Final answer:
By using the principles of related rates and similar triangles, the rate at which a woman's shadow is getting taller as she walks towards a projector can be calculated when she is 10.0 m away from it.
Step-by-step explanation:
To find out how fast the woman's shadow is getting taller when she is 10.0 m from the projector, we need to use similar triangles and the concept of related rates in calculus. Let's denote the height of the projector as h_p (1.2 m), the height of the woman as h_w (1.75 m), the distance between the projector and the screen as l (50 m), the distance of the woman from the projector as x, and the length of the shadow on the screen as y.
Using similar triangles, the ratio of the height of the object to the length of the shadow should equal the ratio of the height of the projector to the total distance from the screen to the projector:
(h_w / y) = (h_p / (l - x))
Since the woman is walking towards the projector at 1.0 m/s, and we want to find the rate at which the shadow's length is changing when the woman is 10.0 m away, we set
x = 10.0 m
and differentiate both sides of the equation with respect to time t:
d(h_w) / dt = d(h_p) / dt * ((l - x) / y) + h_p * d(l - x) / dt / (y^2) * (-dy / dt)

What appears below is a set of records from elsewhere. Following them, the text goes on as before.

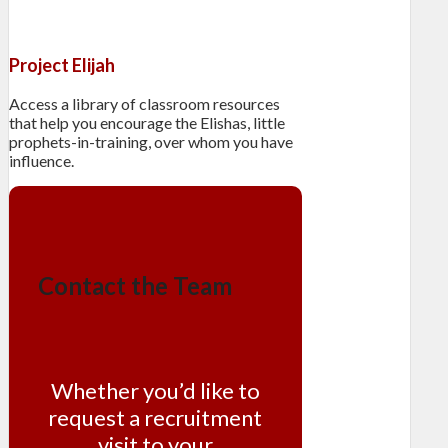
Project Elijah
Access a library of classroom resources
that help you encourage the Elishas, little
prophets-in-training, over whom you have
influence.
Contact the Team
Whether you’d like to
request a recruitment
visit to your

Since both h_p and h_w are constant, their derivatives with respect to time are zero. We are left with:
0 = h_p * (-(dx/dt) / (y^2)) * (-dy/dt)
We know that dx/dt is -1.0 m/s (since the woman is walking towards the projector, x decreases with time). Re-arranging the terms and solving for dy/dt will yield the rate at which the shadow's height is changing:
dy/dt = (h_p / y^2) * dx/dt
To find the value of y when x = 10.0 m, we use the initial similar triangles equation and solve for y:
y = (h_w * (l - x)) / h_p
Now, we substitute y with the derived expression and put in the known values to find the rate dy/dt when x = 10.0 m. The calculation will give us the answer to how quickly the shadow is getting taller.